There are probably some other sites that talk about this
as well.

That is indeed very interesting. I don't know how much to
infer from the demo diagrams, but it appears to me that
the SHRUTI team is using a local representation (which is
quite understandable for a first go). If so, that begins to
address the problem I refer to, but not really. Suppose we
scale up the SHRUTI problem to a distributed
representation, where all the objects are now stored in the
same network. How does reasoning proceed then? Mere
synchrony is not going to be useful, because some of the
patterns you wish to associate simply can't be activated
at the same time. Even if you argue against putting *all*
the object patterns in the same network, you are still going
to want *some* patterns to be distributed over the same
units, and whenever you need to reason about two or
more of those patterns at once, you have a problem.
Namely, the obvious lack of variables in neural network
architecture. Nonetheless, that is an interesting link.
Thanks for bringing it up.

Dave
 
D

David B. Held

Programmer Dude said:
Mark said:
When you tally up the bits and pieces that have been
described, there is little left of consciousness to be
explained.

Actually, "What causes consciousness" is one of the
great unanswered questions in the field. A recent issue
of SciAm had the human brain and mind as its theme.
[...]

While I feel Mr. Browne's prognosis is a bit optimistic, I
think the SA article goes a bit far in the other direction
(though that is entirely expected).

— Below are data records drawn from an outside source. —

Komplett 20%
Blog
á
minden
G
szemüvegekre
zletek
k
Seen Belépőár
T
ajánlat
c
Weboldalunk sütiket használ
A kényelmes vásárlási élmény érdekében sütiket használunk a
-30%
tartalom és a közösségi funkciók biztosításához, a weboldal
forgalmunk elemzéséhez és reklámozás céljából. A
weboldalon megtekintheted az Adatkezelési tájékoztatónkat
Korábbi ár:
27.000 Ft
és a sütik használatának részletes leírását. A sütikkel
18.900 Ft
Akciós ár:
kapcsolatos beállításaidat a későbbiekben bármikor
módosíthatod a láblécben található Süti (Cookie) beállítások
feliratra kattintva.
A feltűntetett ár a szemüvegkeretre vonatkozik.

If you are interested in
reading about some of the latest ideas in consciousness
research, I really recommend "The Feeling of What
Happens", by Antonio Damasio. It's not a sufficiently
detailed model to go out and build an AI right now, but
I think he really makes some important points that
serious AI researchers need to consider. And the idea
must be catching on, because Marvin Minsky is also
working on his own book on emotion.

Dave
 
K

Ketil Malde

Well, that's the rub, isn't it? Neither are "simple". If they
were, humans wouldn't appear to be so intelligent.

Maybe we don't? Perhaps we're just too dumb to see through our own
stupidity? :)

-kzm
 
J

John Ahlstrom

Programmer said:
Actually, "What causes consciousness" is one of the great unanswered
questions in the field. A recent issue of SciAm had the human brain
and mind as its theme. The introductory article has this quote:

"Left largely untouched was one of science's grand challenges,
ranking in magnitude with cosmologists' dream of finding a
way to snap together all the fundamental physical forces:
WE ARE STILL NOWHERE NEAR AN UNDERSTANDING OF THE NATURE OF
CONSCIOUSNESS. Getting there might require another century,
and some neuroscientists and philosophers believe that
comprehension of what makes you you MAY ALWAYS REMAIN UNKNOWABLE.
Pictures abound showing yellow and orange splotches against a
background of gray matter--a snapshot of where the lightbulb
goes on when you move a finger, feel sad, or add two and two.
These pictures reveal which areas receive increased oxygen-rich
blood flow. But despite pretensions to latter-day phrenology,
they remain an abstraction, an imperfect bridge from brain to
mind."

(Emphasis mine)

Or there is Kaekel's Conjecture
Any system of neural organization sufficiently complicated to
generate the axioms of arithmetic is too complex to understand
itself.
 
P

Programmer Dude

David B. Held said:
If you are interested in reading about some of the latest ideas
in consciousness research, I really recommend "The Feeling of
What Happens", by Antonio Damasio.

I *am* interested, so thanks for the reference!